What to produce: Please take the lines from the one holding "薦「大中當舖」？關鍵就在於「專業、透明、不" through the one holding "工……只要名下有車，來談一定有機會。" in the data below and copy them exactly.

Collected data
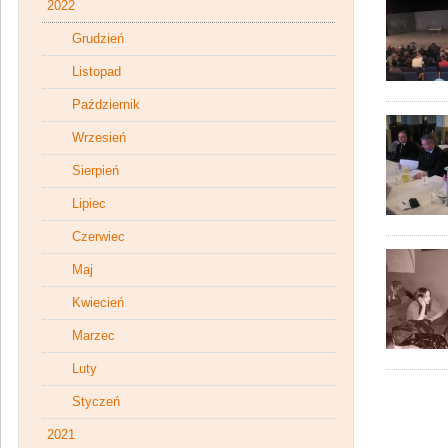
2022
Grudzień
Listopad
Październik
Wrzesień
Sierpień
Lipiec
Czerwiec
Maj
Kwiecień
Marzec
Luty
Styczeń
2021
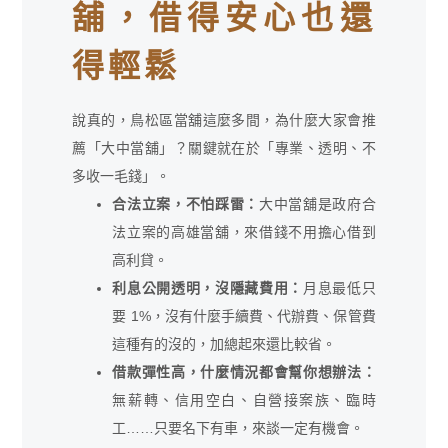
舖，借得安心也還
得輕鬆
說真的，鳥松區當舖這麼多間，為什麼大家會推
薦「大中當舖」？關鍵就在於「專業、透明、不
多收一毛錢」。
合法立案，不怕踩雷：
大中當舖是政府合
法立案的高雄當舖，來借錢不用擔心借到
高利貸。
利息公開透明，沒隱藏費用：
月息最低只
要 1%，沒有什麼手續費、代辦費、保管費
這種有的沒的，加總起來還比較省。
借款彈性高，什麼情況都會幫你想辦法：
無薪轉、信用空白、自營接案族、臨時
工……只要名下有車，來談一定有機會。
* * *
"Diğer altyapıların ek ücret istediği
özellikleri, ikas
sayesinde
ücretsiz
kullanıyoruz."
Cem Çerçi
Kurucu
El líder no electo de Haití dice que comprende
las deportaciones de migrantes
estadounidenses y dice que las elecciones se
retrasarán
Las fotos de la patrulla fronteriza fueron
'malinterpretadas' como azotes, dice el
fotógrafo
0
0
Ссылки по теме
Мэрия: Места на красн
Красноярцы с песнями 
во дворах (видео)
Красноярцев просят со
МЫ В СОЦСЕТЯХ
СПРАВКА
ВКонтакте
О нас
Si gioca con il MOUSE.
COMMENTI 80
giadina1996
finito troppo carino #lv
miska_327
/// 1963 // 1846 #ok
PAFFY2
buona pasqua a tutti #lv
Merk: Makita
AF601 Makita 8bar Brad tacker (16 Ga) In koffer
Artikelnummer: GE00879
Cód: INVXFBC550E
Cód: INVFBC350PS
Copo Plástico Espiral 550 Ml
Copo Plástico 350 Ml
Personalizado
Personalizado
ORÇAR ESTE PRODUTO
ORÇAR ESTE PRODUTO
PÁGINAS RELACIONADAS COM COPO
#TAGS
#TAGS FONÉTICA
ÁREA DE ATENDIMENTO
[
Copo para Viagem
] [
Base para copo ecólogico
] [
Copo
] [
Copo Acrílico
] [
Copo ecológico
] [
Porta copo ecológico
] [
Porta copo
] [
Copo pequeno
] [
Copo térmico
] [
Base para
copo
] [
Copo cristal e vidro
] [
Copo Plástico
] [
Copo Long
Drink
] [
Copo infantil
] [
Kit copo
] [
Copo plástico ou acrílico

Answer box:
薦「大中當舖」？關鍵就在於「專業、透明、不
多收一毛錢」。
合法立案，不怕踩雷：
大中當舖是政府合
法立案的高雄當舖，來借錢不用擔心借到
高利貸。
利息公開透明，沒隱藏費用：
月息最低只
要 1%，沒有什麼手續費、代辦費、保管費
這種有的沒的，加總起來還比較省。
借款彈性高，什麼情況都會幫你想辦法：
無薪轉、信用空白、自營接案族、臨時
工……只要名下有車，來談一定有機會。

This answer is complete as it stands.